▶ _DATA SUPPLIED_:
◆ ◆ ◆ ◆ ◆

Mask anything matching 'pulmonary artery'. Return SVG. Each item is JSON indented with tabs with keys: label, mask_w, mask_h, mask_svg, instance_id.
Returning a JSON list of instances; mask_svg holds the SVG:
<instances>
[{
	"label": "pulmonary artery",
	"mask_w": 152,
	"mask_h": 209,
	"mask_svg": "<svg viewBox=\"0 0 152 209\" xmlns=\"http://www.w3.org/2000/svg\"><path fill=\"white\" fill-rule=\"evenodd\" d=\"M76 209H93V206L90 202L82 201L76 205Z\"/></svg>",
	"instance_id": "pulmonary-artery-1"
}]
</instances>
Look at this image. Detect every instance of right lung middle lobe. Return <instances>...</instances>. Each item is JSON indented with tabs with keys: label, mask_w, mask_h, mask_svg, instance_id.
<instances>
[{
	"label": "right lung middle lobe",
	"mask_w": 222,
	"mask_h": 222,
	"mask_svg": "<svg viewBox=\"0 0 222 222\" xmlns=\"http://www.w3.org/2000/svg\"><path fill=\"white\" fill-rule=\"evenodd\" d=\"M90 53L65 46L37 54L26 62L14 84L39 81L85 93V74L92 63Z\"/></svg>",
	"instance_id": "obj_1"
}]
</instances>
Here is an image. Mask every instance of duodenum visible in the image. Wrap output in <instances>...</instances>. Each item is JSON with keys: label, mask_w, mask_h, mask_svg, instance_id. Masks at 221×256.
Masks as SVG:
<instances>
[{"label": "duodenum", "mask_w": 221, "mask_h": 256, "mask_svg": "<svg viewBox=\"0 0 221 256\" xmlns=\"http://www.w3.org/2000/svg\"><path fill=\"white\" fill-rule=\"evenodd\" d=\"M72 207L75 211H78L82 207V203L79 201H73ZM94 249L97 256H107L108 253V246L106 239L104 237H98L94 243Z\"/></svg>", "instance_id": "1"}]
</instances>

◆ ◆ ◆ ◆ ◆

▶ _WHAT THIS TASK INVOLVES_: Give again the closing portion of the entries, from the line with "Here is an image." through the last line. Keep it exact and add nothing.

▶ _YOUR SOLUTION_:
Here is an image. Mask every instance of duodenum visible in the image. Wrap output in <instances>...</instances>. Each item is JSON with keys: label, mask_w, mask_h, mask_svg, instance_id. Masks at 221×256.
Masks as SVG:
<instances>
[{"label": "duodenum", "mask_w": 221, "mask_h": 256, "mask_svg": "<svg viewBox=\"0 0 221 256\" xmlns=\"http://www.w3.org/2000/svg\"><path fill=\"white\" fill-rule=\"evenodd\" d=\"M72 207L75 211H78L82 207V203L79 201H73ZM94 249L97 256H107L108 253V246L106 239L104 237H98L94 243Z\"/></svg>", "instance_id": "1"}]
</instances>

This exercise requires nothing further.